Leaven photo by Elaina Cochran Lisanne Milford (right), a nurse at Shawnee Mission Medical Center, gets to know baby Julaya Bradley as new mom Ciera Williams gets ready to take her daughter home. Milford was recognized in September for excellence in the workplace at the FIRE in the Workplace Honors Banquet. The Integrity Resource Center presents the awards to recognize people in the community who are honoring God through their work.

Leaven photo by Elaina Cochran
Lisanne Milford (right), a nurse at Shawnee Mission Medical Center, gets to know baby Julaya Bradley as new mom Ciera Williams gets ready to take her daughter home. Milford was recognized in September for excellence in the workplace at the FIRE in the Workplace Honors Banquet. The Integrity Resource Center presents the awards to recognize people in the community who are honoring God through their work.

by Jessica Langdon
jessica@theleaven.org

OVERLAND PARK — On her own and nervous, Ciera Williams arrived at the hospital in early October to give birth to her baby girl.

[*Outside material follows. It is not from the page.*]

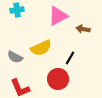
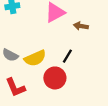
yellow semicircle: (41, 48) -> (35, 58), moved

It was Williams’ birthday, and baby Julaya Bradley was determined to share the special day.

With her family out of town, Williams was “a nervous wreck,” she admits. That didn’t last long.

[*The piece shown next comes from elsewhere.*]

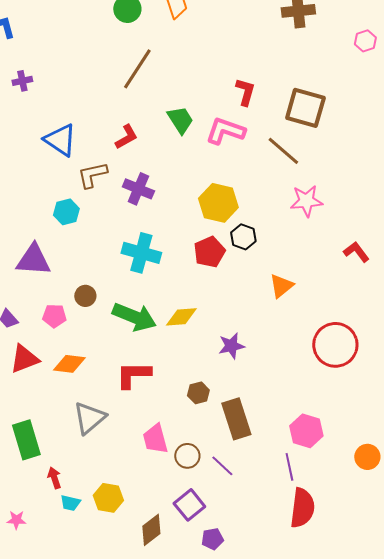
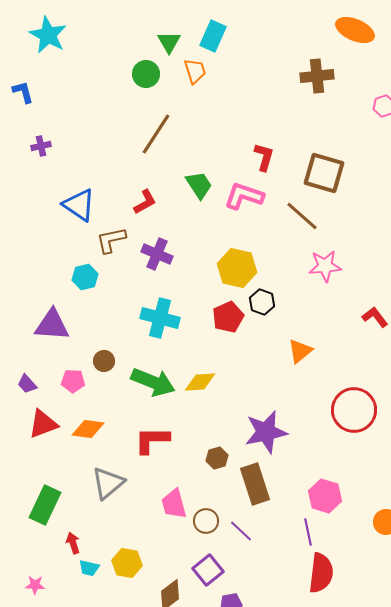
purple star: (231, 346) -> (266, 432), moved, size x1.6
green rectangle: (26, 440) -> (45, 505), turned 42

She quickly found herself in the good hands of the staff of Shawnee Mission Medical Center, including a labor and delivery nurse named Lisanne Milford.

With Milford by her side, “I felt more secure,” said Williams. “And I felt less alone about the situation.”

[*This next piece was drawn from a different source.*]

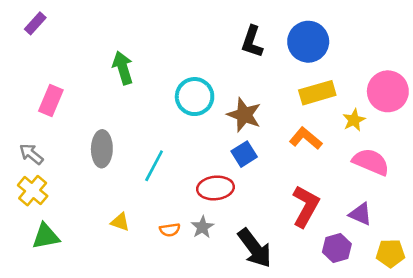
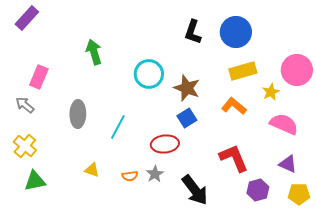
purple rectangle: (35, 23) -> (27, 18), size x1.4
gray arrow: (31, 154) -> (25, 105), moved
red L-shape: (306, 206) -> (234, 158), turned -52
purple triangle: (360, 214) -> (288, 164), moved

“You weren’t alone,” assured Milford, as she watched the new mom snuggle her daughter, “because we were all here with you.”

Milford — a wife, mother of three, nurse and parishioner of Prince of Peace Parish in Olathe — loves to share the happy times that come with working in labor and delivery.

Not every story is a happy one, though, and she feels equally blessed to care for families during their most heart-wrenching times.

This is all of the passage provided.